*TASK STATEMENT:* Find the line holding "In a large dutch" in the entries below. Give it again exactly, along with every line after it up to and including the line holding "sweaty swirl of voice and movement addressing".

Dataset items
————————
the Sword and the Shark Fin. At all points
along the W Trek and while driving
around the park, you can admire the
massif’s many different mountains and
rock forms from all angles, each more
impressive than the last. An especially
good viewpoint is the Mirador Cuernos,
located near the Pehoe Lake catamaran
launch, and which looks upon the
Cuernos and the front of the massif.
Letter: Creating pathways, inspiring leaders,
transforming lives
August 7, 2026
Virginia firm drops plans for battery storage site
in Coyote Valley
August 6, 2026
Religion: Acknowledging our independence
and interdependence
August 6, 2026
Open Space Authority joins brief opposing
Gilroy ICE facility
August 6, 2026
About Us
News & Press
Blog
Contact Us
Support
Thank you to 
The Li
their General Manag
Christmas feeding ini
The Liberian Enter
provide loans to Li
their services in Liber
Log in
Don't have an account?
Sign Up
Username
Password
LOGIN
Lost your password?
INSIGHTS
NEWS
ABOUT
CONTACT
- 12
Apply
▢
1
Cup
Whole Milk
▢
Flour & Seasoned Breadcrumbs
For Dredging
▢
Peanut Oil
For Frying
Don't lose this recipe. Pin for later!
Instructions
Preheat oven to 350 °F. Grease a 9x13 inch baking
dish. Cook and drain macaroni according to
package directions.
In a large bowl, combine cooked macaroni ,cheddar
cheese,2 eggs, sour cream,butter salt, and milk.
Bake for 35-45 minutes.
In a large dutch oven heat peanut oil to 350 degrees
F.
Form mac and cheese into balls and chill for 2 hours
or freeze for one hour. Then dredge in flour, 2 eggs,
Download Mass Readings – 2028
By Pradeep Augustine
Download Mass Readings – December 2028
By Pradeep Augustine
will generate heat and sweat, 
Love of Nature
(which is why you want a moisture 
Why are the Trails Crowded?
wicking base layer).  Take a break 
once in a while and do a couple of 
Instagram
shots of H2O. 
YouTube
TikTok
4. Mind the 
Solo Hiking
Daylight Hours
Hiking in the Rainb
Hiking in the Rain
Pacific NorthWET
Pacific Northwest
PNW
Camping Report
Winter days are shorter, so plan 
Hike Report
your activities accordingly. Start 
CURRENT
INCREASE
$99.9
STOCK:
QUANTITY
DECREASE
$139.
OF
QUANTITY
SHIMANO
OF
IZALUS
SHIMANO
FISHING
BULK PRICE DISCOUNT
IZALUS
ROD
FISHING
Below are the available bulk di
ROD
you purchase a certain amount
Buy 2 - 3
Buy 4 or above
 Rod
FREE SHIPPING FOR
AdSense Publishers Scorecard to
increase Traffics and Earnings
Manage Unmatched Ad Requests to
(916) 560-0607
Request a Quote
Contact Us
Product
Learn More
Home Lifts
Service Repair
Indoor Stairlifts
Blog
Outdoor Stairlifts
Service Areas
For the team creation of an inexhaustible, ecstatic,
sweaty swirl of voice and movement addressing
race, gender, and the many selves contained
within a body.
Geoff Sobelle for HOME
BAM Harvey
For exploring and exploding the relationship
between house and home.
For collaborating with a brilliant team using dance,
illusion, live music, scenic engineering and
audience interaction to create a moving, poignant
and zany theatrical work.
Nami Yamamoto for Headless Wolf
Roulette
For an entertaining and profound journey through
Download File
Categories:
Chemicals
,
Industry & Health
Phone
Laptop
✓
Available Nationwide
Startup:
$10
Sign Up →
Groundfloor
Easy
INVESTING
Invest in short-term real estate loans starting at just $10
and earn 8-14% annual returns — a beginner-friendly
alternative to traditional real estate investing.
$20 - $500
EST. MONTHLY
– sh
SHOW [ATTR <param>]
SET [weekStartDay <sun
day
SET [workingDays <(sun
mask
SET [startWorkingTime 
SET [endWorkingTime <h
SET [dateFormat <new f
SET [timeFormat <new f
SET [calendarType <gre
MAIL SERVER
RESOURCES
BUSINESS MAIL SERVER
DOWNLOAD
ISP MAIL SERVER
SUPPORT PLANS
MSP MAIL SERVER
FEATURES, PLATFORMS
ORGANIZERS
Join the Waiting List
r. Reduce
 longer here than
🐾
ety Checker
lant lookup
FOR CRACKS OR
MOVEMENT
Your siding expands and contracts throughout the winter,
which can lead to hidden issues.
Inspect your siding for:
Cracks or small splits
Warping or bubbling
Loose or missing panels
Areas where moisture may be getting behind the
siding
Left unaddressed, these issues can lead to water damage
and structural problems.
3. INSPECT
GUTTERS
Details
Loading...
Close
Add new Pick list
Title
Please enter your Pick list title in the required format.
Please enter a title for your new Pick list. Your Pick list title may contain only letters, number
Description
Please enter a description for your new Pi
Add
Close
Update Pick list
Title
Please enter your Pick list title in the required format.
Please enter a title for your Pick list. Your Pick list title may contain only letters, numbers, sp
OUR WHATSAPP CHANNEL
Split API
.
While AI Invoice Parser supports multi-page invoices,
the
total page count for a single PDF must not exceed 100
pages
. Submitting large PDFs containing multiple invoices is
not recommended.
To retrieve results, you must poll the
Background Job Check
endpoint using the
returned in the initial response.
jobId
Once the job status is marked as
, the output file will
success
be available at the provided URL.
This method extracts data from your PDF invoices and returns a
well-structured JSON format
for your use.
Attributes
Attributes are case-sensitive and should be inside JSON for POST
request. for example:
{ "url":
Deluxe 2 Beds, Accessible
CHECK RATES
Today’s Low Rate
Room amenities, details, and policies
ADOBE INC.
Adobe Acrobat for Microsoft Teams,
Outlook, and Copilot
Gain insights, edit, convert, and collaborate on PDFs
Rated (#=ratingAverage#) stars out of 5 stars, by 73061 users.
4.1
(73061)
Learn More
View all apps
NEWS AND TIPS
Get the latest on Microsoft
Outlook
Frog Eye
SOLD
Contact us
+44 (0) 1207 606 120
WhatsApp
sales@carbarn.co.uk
————————
*WRITTEN SOLUTION:*
In a large dutch oven heat peanut oil to 350 degrees
F.
Form mac and cheese into balls and chill for 2 hours
or freeze for one hour. Then dredge in flour, 2 eggs,
Download Mass Readings – 2028
By Pradeep Augustine
Download Mass Readings – December 2028
By Pradeep Augustine
will generate heat and sweat, 
Love of Nature
(which is why you want a moisture 
Why are the Trails Crowded?
wicking base layer).  Take a break 
once in a while and do a couple of 
Instagram
shots of H2O. 
YouTube
TikTok
4. Mind the 
Solo Hiking
Daylight Hours
Hiking in the Rainb
Hiking in the Rain
Pacific NorthWET
Pacific Northwest
PNW
Camping Report
Winter days are shorter, so plan 
Hike Report
your activities accordingly. Start 
CURRENT
INCREASE
$99.9
STOCK:
QUANTITY
DECREASE
$139.
OF
QUANTITY
SHIMANO
OF
IZALUS
SHIMANO
FISHING
BULK PRICE DISCOUNT
IZALUS
ROD
FISHING
Below are the available bulk di
ROD
you purchase a certain amount
Buy 2 - 3
Buy 4 or above
 Rod
FREE SHIPPING FOR
AdSense Publishers Scorecard to
increase Traffics and Earnings
Manage Unmatched Ad Requests to
(916) 560-0607
Request a Quote
Contact Us
Product
Learn More
Home Lifts
Service Repair
Indoor Stairlifts
Blog
Outdoor Stairlifts
Service Areas
For the team creation of an inexhaustible, ecstatic,
sweaty swirl of voice and movement addressing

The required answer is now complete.